PROBLEM TO WORK ON:
Go through the data below and copy each line where the word "częstotliwość" occurs.

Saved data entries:
********************
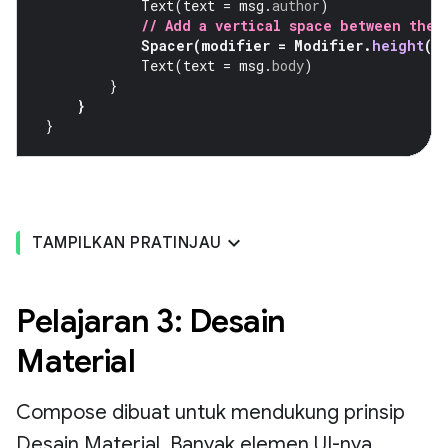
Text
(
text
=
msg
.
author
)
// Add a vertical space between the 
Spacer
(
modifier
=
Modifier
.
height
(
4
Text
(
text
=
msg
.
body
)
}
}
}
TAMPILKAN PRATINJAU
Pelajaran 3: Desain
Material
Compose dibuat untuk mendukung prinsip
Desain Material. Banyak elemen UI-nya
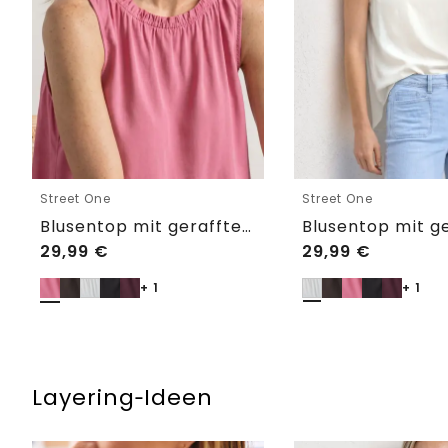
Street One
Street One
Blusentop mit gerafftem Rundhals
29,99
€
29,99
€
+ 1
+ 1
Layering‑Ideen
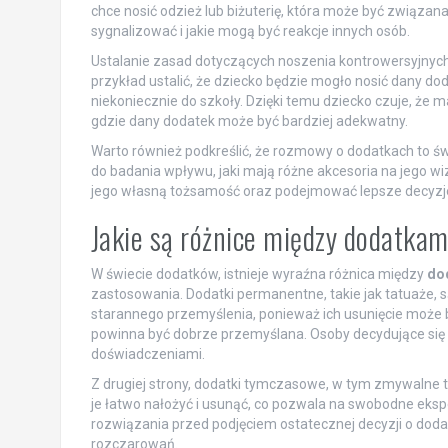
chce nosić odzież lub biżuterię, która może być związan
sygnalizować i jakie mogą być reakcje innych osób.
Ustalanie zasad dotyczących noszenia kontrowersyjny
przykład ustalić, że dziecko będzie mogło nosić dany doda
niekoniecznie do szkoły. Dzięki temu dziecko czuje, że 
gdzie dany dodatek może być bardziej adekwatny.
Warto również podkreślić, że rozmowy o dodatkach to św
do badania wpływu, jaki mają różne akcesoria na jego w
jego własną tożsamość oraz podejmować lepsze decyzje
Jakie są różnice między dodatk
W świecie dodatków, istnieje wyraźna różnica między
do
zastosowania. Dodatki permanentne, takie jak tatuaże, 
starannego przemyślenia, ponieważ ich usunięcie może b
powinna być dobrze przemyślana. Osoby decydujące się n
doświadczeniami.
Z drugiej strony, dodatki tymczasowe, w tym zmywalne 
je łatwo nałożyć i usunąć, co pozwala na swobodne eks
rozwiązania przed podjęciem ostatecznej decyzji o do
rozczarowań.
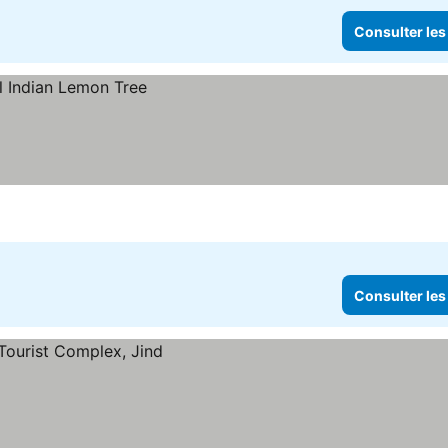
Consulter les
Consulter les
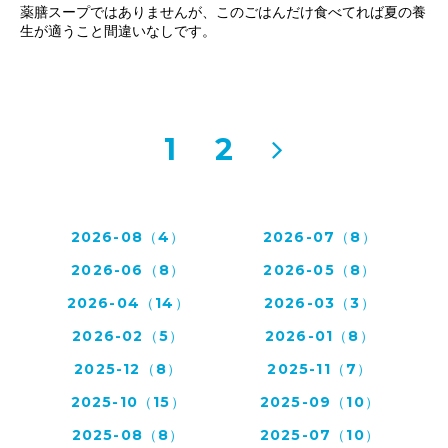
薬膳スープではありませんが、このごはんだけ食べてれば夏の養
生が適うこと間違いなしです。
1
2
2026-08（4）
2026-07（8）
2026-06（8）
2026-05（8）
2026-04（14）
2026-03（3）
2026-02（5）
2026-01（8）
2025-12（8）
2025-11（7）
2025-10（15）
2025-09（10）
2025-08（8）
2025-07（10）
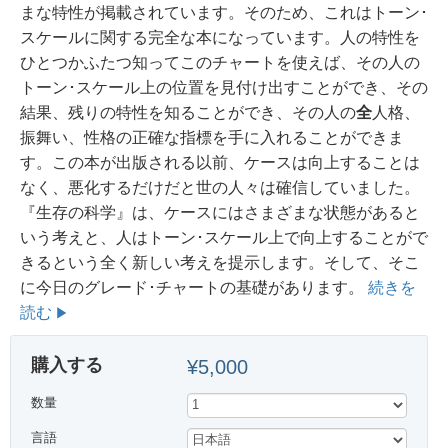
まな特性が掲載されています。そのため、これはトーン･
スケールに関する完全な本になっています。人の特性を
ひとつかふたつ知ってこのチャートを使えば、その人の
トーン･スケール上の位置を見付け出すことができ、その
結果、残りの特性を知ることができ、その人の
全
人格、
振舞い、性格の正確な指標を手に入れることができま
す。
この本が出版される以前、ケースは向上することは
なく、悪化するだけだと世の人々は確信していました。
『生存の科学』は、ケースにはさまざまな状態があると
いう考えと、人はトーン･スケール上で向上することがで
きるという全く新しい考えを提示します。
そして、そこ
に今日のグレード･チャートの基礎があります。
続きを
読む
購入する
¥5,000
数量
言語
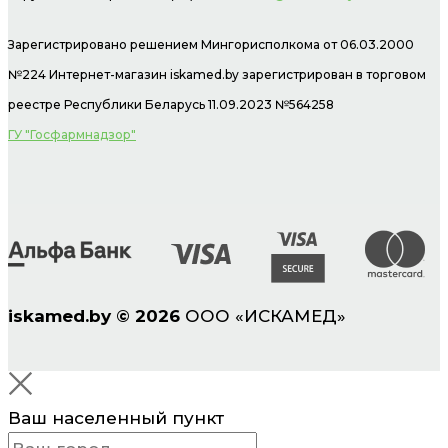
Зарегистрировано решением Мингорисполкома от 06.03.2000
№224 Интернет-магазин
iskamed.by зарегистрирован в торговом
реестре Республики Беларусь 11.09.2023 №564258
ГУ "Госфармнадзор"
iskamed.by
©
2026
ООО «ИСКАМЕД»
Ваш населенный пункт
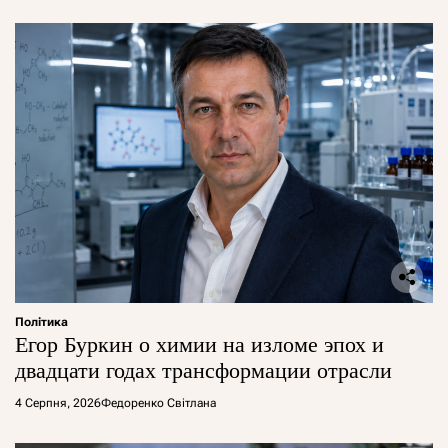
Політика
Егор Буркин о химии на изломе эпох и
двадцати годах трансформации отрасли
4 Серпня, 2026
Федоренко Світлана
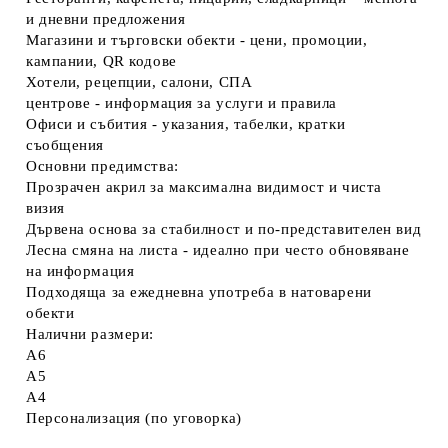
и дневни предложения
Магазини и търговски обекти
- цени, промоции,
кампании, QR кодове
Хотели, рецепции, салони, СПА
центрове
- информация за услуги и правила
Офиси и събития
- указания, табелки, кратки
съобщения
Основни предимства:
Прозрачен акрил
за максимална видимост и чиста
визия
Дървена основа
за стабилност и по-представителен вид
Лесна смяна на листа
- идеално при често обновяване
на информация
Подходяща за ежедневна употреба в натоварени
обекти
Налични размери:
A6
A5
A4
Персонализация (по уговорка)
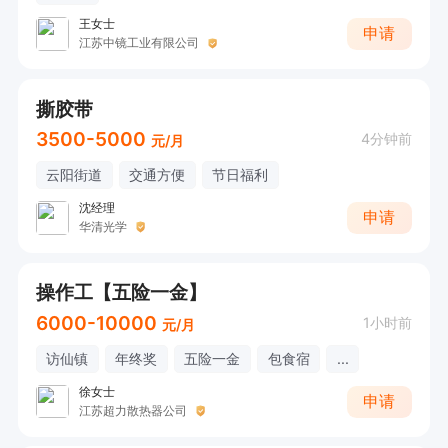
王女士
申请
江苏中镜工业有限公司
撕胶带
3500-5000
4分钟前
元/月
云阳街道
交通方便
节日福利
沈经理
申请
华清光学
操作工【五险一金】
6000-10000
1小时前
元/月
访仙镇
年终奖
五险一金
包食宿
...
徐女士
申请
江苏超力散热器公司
********************
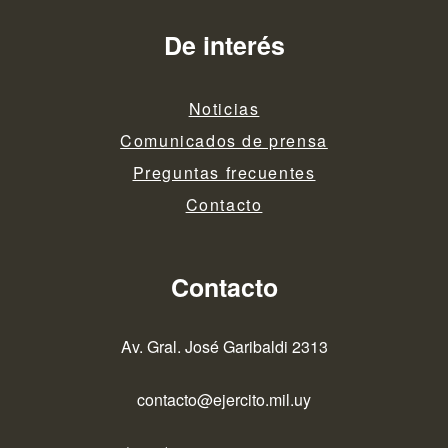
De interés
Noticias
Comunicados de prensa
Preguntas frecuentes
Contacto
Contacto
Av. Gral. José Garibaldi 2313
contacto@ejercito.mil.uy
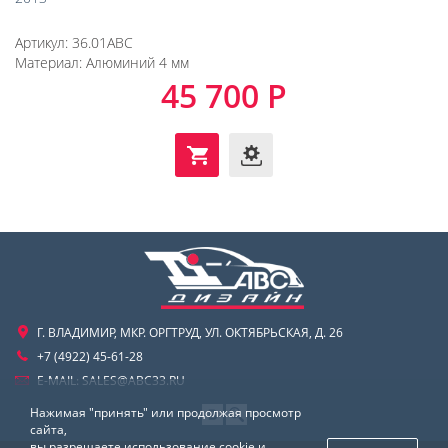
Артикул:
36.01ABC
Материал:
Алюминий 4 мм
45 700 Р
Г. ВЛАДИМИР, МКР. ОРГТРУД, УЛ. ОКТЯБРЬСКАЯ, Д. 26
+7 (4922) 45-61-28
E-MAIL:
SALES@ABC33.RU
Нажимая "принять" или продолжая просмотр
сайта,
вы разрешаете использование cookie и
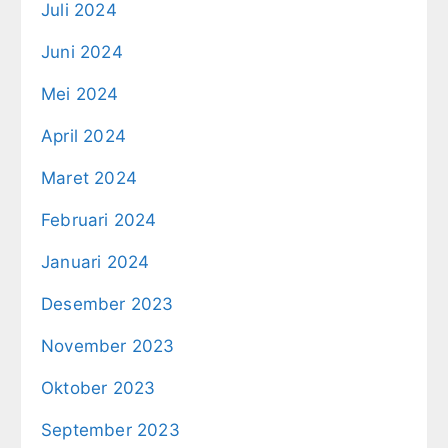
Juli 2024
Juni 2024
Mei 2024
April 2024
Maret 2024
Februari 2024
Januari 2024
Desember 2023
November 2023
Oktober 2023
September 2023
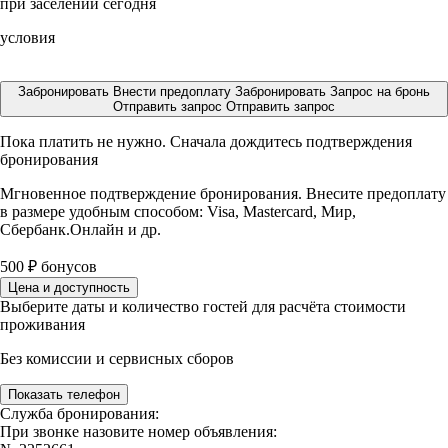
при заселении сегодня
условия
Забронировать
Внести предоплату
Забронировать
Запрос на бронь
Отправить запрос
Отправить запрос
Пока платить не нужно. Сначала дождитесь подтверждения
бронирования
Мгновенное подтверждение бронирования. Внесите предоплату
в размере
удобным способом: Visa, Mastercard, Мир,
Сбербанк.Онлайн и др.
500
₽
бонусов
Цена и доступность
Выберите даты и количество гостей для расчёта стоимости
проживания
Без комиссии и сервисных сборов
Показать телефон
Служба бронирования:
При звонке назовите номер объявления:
********************
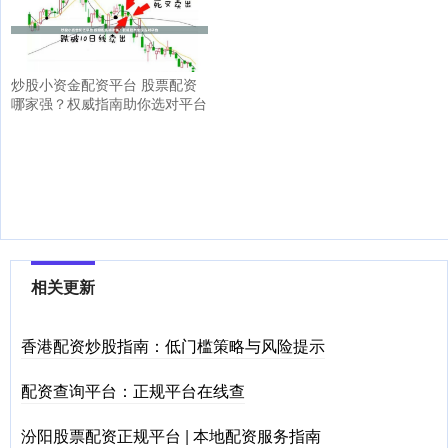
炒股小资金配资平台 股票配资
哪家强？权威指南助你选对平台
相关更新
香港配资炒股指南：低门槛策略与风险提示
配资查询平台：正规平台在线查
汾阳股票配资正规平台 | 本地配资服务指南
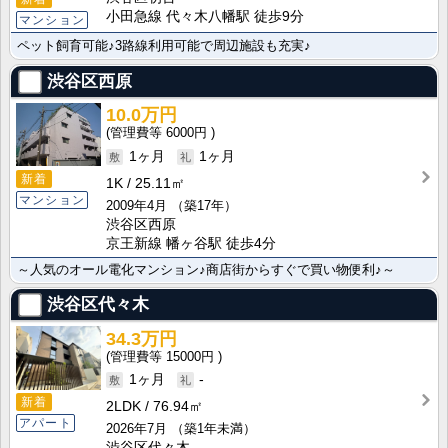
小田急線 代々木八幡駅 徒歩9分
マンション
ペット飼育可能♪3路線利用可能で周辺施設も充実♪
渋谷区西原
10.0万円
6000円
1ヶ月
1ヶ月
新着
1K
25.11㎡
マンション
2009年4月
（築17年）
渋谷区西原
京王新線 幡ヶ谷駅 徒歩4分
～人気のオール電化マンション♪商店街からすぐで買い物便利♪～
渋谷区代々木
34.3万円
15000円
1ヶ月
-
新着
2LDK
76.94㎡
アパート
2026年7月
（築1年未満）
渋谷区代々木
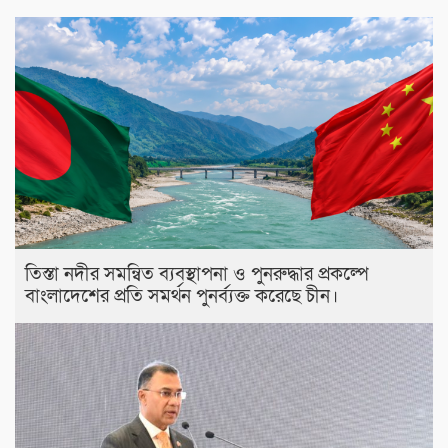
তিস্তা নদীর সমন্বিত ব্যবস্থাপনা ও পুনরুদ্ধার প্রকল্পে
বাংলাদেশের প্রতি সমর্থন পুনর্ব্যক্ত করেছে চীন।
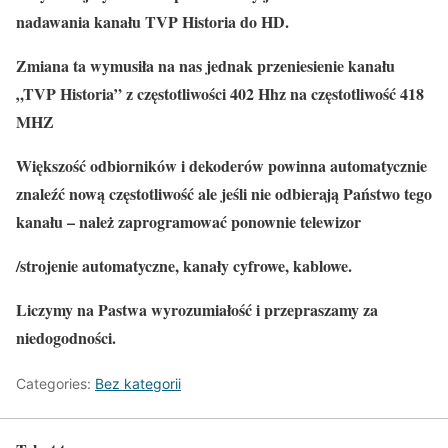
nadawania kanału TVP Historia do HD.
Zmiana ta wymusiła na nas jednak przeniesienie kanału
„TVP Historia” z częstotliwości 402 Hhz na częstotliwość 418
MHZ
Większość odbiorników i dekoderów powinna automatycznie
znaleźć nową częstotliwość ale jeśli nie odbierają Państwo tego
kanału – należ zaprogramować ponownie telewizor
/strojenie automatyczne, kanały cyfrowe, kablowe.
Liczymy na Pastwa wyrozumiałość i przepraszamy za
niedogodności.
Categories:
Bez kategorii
********************
ANSWER TO THE EXERCISE:
„TVP Historia” z częstotliwości 402 Hhz na częstotliwość 418
znaleźć nową częstotliwość ale jeśli nie odbierają Państwo tego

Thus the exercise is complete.